Lo studio legale Raimondo, da sempre impegnato nel rispetto dei precetti deontologici forensi, ha affrontato il caso riguardante un avvocato molisano accusato da un COA abruzzese di essersi procacciato illegittimamente della clientela a mezzo di un articolo online inviato a una testata giornalistica locale, unitamente ad altre contestazioni quali la mancata comunicazione dello studio secondario (fuori circondario) e la presunta gratuità dell’attività legale svolta.
Nel corso del procedimento disciplinare, il Consiglio Distrettuale riteneva di non procedere circa le contestazioni riguardanti la mancata comunicazione dello studio secondario e la presunta gratuità dell’attività legale svolta, provvedendo a formalizzare soltanto il capo d’accusa relativo all’art. 37, commi 1, 4 e 5 del Codice Deontologico Forense: “per aver posto in essere idonee attività finalizzate all’accaparramento di clientela in modo non conforme a correttezza e decoro, offrendo prestazioni professionali attraverso un giornale on line, ad una categoria di persone potenzialmente interessate ad intraprendere azioni giudiziarie riguardanti una specifica tipologia di controversie; fatto di particolare gravità per le modalità attuate, idonee a raggiungere un consistente numero di potenziali utenti”.
Lo studio legale Raimondo illustrava chiaramente le motivazioni poste alla base dell’articolo e questa tesi veniva accolta dalla Sezione Giudicante del Consiglio Distrettuale di Disciplina.
Quest’ultima affermava che dagli atti del procedimento, e segnatamente dagli scritti difensivi, risultava con appagante certezza la non responsabilità dell’incolpato.
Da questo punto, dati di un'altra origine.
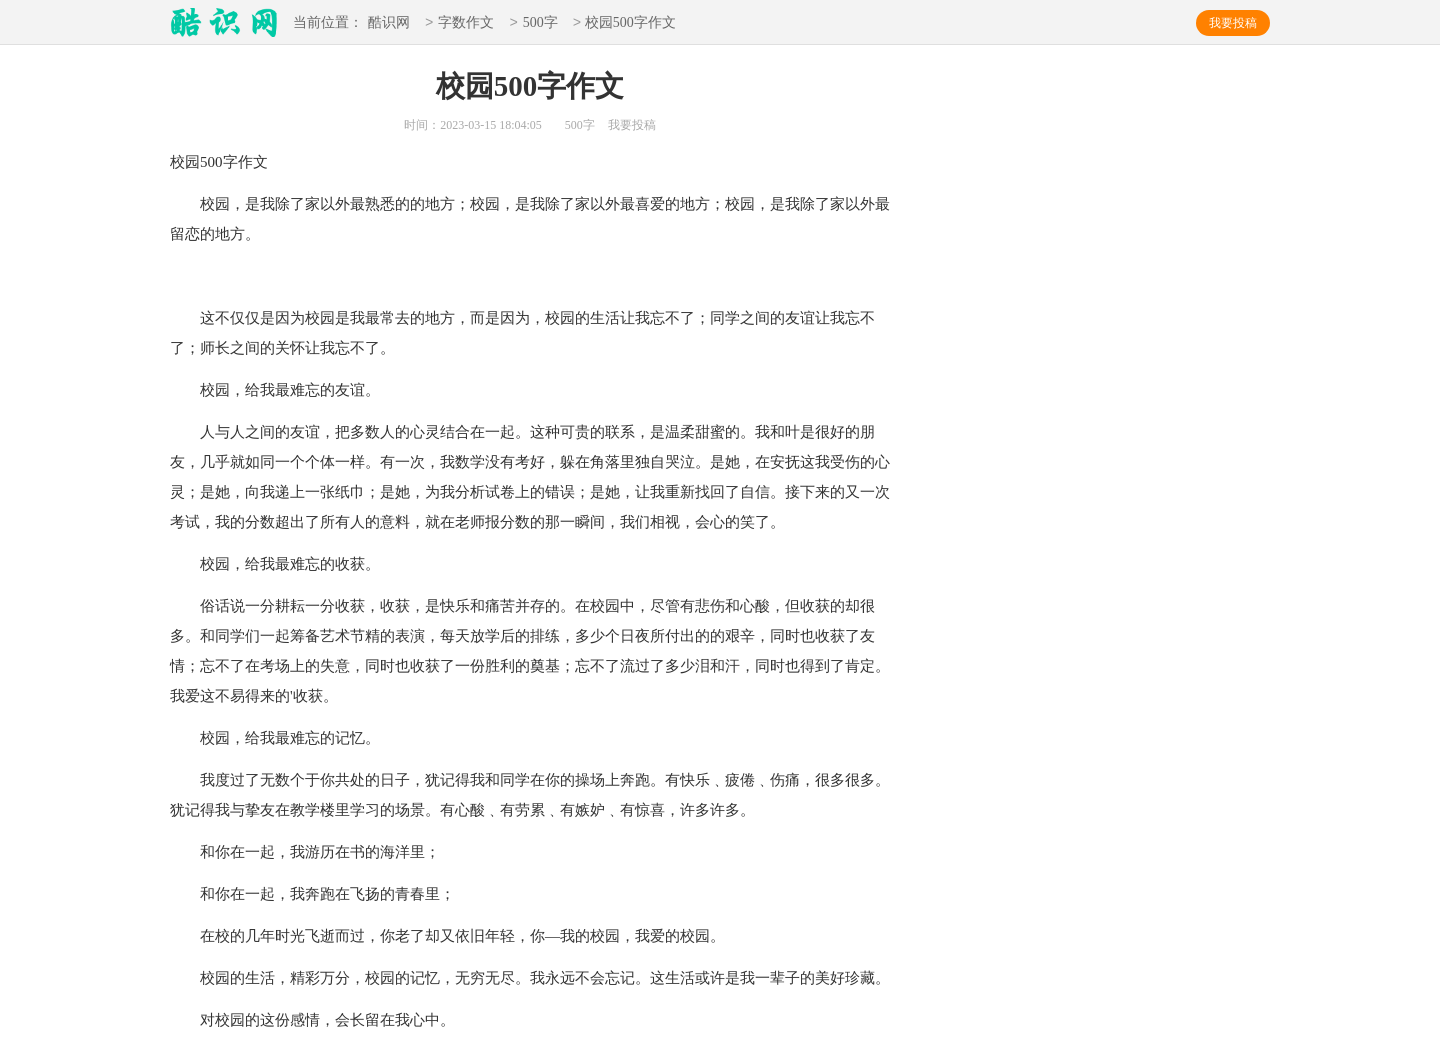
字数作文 (466, 23)
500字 (540, 23)
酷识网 (389, 23)
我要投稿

Sottolinea il CDD come “una testata giornalistica non può di certo essere equiparata ad un’agenzia o ad un procacciatore, e aver informato un giornale on-line di un “case-study” dalla rilevanza pubblica non può essere considerata un’attività con cui procacciarsi clientela con modi non conformi al nostro codice deontologico.
Orbene, l’articolo in questione rappresentava una semplice informazione che riguardava un caso affrontato dallo studio legale, non era un’offerta commerciale di prestazioni professionali ad un indeterminato pubblico, ad un’attenta lettura dello stesso non esistono parole o frasi che possano lasciare ipotizzare una specifica volontà di accaparrarsi la clientela in modo suggestivo. E’ stato spiegato che l’analisi gratuita del titolo cartaceo non si riferiva ad una consulenza globale e organica, ma indicava la volontà di esaminare la presenza della doppia stampigliatura così come emerso nella parte centrale dell’articolo, tale operazione richiede pochi secondi motivo per cui non si è tenuti a richiedere un compenso per un’operazione materiale che non produce nessuna convenienza economica.
Ritiene il Collegio che le motivazioni addotte dall’incolpato possono ritenersi giustificative di un comportamento che certamente non denota alcun illecito disciplinare”.
A seguito dell’evoluzione normativa, ricorda il CDD, ormai l’avvocato può fornire informazioni sulla propria attività professionale in quanto ciò è permesso con qualunque mezzo come specificato dall’art. 17 del CDF, purché ciò sia fatto nel rispetto dei limiti della trasparenza, verità, correttezza e purché l’informazione stessa non sia comparativa, ingannevole, denigratoria o suggestiva, di conseguenza, non può più considerarsi contrario al decoro ed alla correttezza un’informazione che contenga gli elementi anzidetti (CNF, sent. 28.12.2017, n. 243).
Il Consiglio Nazionale Forense con proprio parere del 2011 ha chiarito come internet possa essere considerato uno strumento senz’altro idoneo all’effettuazione di comunicazioni al pubblico e financo alla trasmissione di consulenze o pareri.
L’avvocato ha, dunque, libertà di espressione e comunicazione con i limiti della correttezza della stessa informazione e il rispetto di criteri di trasparenza e veridicità, cosa già in precedenza puntualizzata dal CNF, nel 2002, può infatti essere divulgato un articolo di stampa del sito internet di uno studio legale in cui vengono illustrate le modalità di utilizzo del collegamento e si faccia comunque riferimento ad un eventuale incarico fiduciario che potrà essere affidato al professionista titolare.
Pertanto, conclude il CDD, nessuna sanzione può essere inflitta all’incolpato, con deliberazione di non esservi luogo a provvedimento disciplinare. Formula, questa, che nel processo penale viene utilizzata dal giudice dell’udienza preliminare quando il fatto non sussiste o l’imputato non lo ha commesso.